- **Task item**
Please copy out the lines in the entries that contain "Cite".

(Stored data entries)
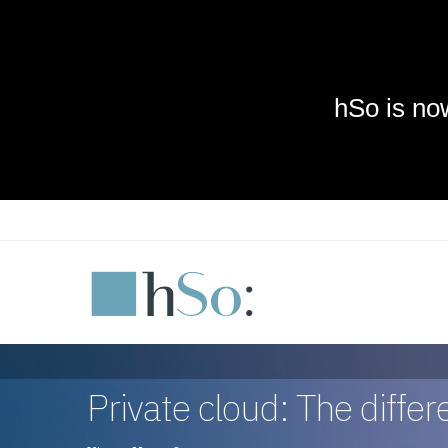
Skip to main content
Private cloud: The diffe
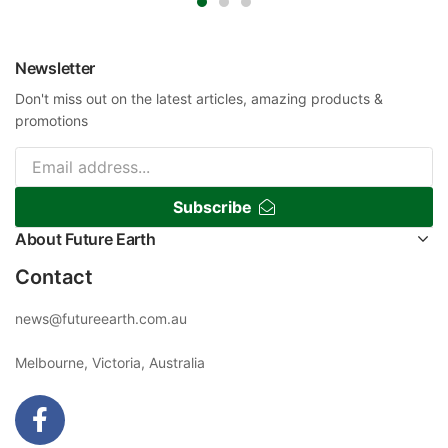
Newsletter
Don't miss out on the latest articles, amazing products &
promotions
Subscribe
About Future Earth
Contact
news@futureearth.com.au
Melbourne, Victoria, Australia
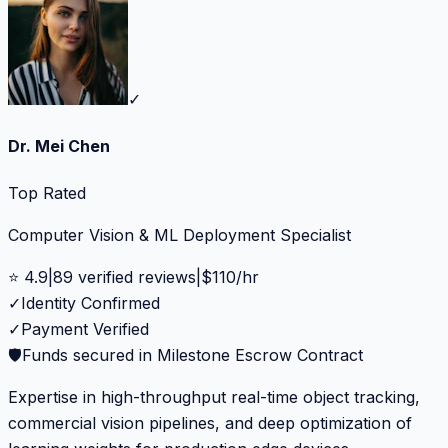
✓
Dr. Mei Chen
Top Rated
Computer Vision & ML Deployment Specialist
⭐
4.9
|
89
verified reviews
|
$
110
/hr
✓
Identity Confirmed
✓
Payment Verified
🛡️
Funds secured in Milestone Escrow Contract
Expertise in high-throughput real-time object tracking,
commercial vision pipelines, and deep optimization of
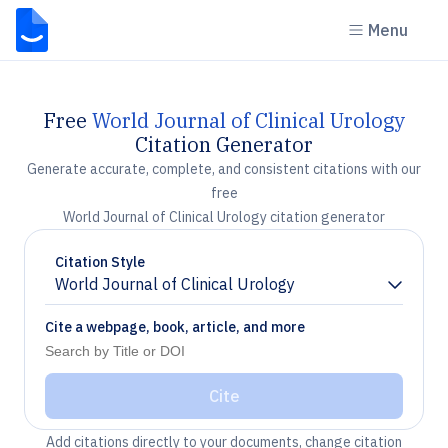
Menu
Free
World Journal of Clinical Urology
Citation Generator
Generate accurate, complete, and consistent citations with our
free
World Journal of Clinical Urology citation generator
Citation Style
World Journal of Clinical Urology
Chevron down
Cite a webpage, book, article, and more
Cite
Add citations directly to your documents, change citation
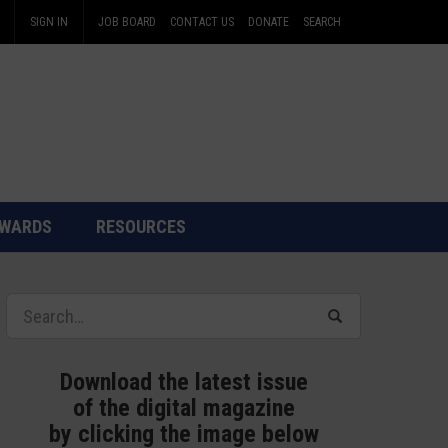
SIGN IN
JOB BOARD
CONTACT US
DONATE
SEARCH
WARDS
RESOURCES
Download the latest issue
of the digital magazine
by clicking the image below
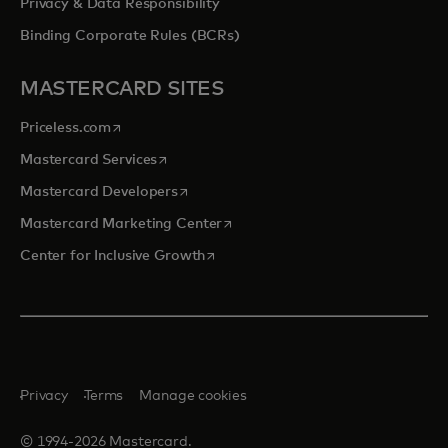
Privacy & Data Responsibility
Binding Corporate Rules (BCRs)
MASTERCARD SITES
opens in a new tab
Priceless.com
opens in a new tab
Mastercard Services
opens in a new tab
Mastercard Developers
opens in a new tab
Mastercard Marketing Center
opens in a new tab
Center for Inclusive Growth
Privacy
Terms
Manage cookies
© 1994-2026 Mastercard.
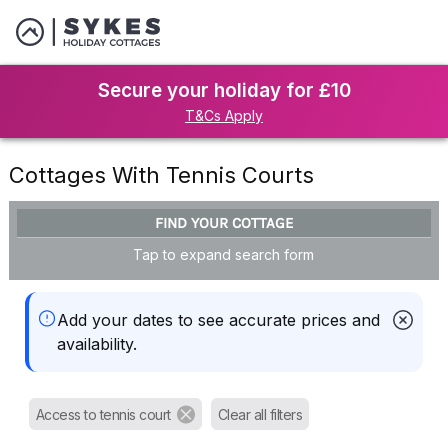
Secure your holiday for £10
T&Cs Apply
Cottages With Tennis Courts
FIND YOUR COTTAGE
Tap to expand search form
Add your dates to see accurate prices and
availability.
Access to tennis court
Clear all filters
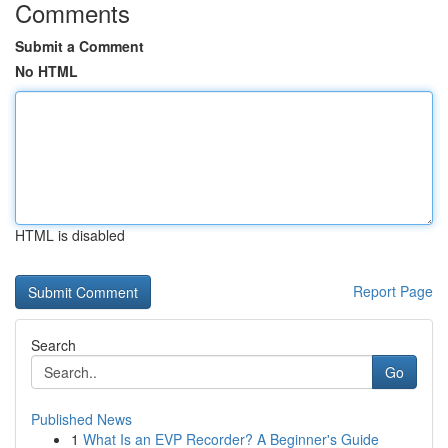
Comments
Submit a Comment
No HTML
HTML is disabled
Report Page
Search
Go
Published News
1
What Is an EVP Recorder? A Beginner's Guide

- **Solved problem**
Cite a webpage, book, article, and more
Cite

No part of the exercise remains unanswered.